Sfruttare il calore di condensazione: ecco perché sono preferibili le caldaie di ultima generazione

Di , scritto il 05 Maggio 2017

Nelle caldaie tradizionali i fumi della combustione fuoriescono a una temperatura molto alta, superiore a quella di condensazione, perché lo scambiatore non è fatto per resistere all’acidità della condensa stessa. Si tratta però di indubbiamente di un deplorevole spreco, costoso e dannoso per l’ambiente. Per fortuna a qualche ingegnere è venuto in mente di sottrarre questo calore residuo contenuto nei fumi trasmettendolo all’acqua in circolazione nell’impianto. Il funzionamento delle caldaie a condensazione è basato proprio su questo principio: si sottrae calore ai fumi raffreddandoli sotto il cosiddetto “punto di rugiada”. In questo modo il calore di condensazione viene trasferito all’acqua mentre i fumi escono ad una temperatura notevolmente più bassa delle caldaie tradizionali.

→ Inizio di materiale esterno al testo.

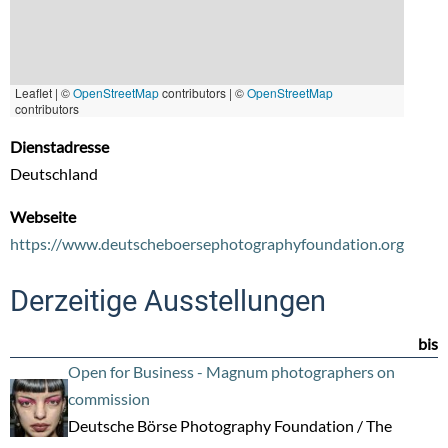
Leaflet | ©
OpenStreetMap
contributors
|
©
OpenStreetMap
contributors
Dienstadresse
Deutschland
Webseite
https://www.deutscheboersephotographyfoundation.org
Derzeitige Ausstellungen
bis
Open for Business - Magnum photographers on
commission
Deutsche Börse Photography Foundation / The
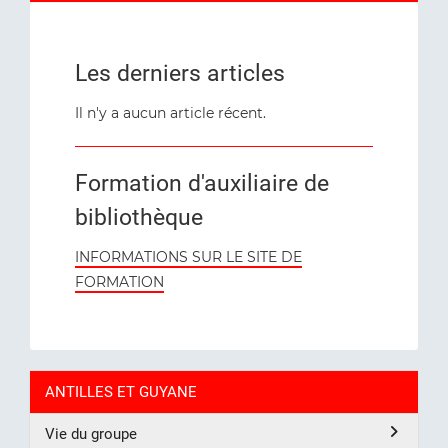
Les derniers articles
Il n'y a aucun article récent.
Formation d'auxiliaire de
bibliothèque
INFORMATIONS SUR LE SITE DE
FORMATION
ANTILLES ET GUYANE
Vie du groupe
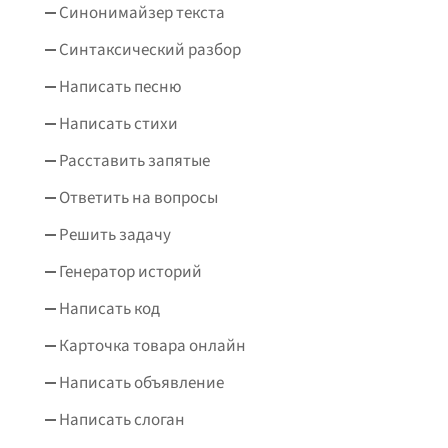
Синонимайзер текста
Синтаксический разбор
Написать песню
Написать стихи
Расставить запятые
Ответить на вопросы
Решить задачу
Генератор историй
Написать код
Карточка товара онлайн
Написать объявление
Написать слоган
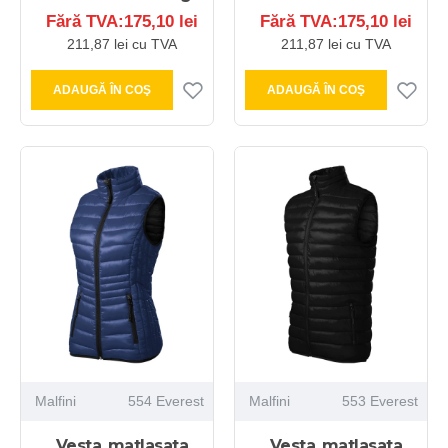
Fără TVA:175,10 lei
Fără TVA:175,10 lei
211,87 lei cu TVA
211,87 lei cu TVA
ADAUGĂ ÎN COŞ
ADAUGĂ ÎN COŞ
Malfini
554 Everest
Malfini
553 Everest
Vesta matlasata
Vesta matlasata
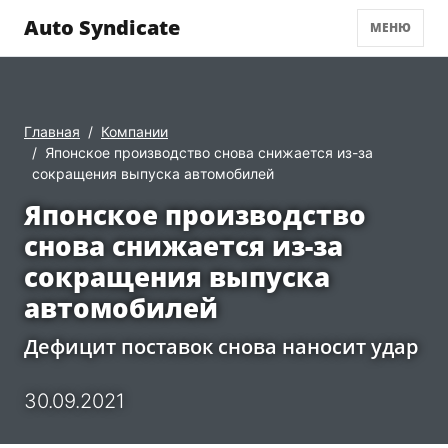
Auto Syndicate
МЕНЮ
Главная
Компании
Японское производство снова снижается из-за
сокращения выпуска автомобилей
Японское производство
снова снижается из-за
сокращения выпуска
автомобилей
Дефицит поставок снова наносит удар
30.09.2021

Per questo motivo conviene installare caldaie a condensazione in classe A: consentono di risparmiare in bolletta rispetto alle caldaie in classe B o di vecchia generazione. Inoltre, la combustione stessa è più efficiente, miscelando la corretta quantità di gas ed aria, e tali caldaie consentono di inquinare di meno. In sostanza, rendimento termico superiore è garantito proprio da questo sfruttamento del calore residuo dei fumi di scarico, che nelle caldaie più tradizionali viene invece soltanto disperso nell’ambiente.

A questo proposito le caldaie a condensazione murali Ariston della gamma Genus Premium rappresentano i modelli più efficienti della gamma di caldaie a condensazione dell’importante azienda. Sono dotate delle funzione AUTO, che adatta in automatico il funzionamento dell’impianto in base alle reali esigenze dell’impianto. Il risparmio energetico può così salire fino al 40%* installando la caldaia Genus Premium NET, che comprende anche la connettività Ariston NET.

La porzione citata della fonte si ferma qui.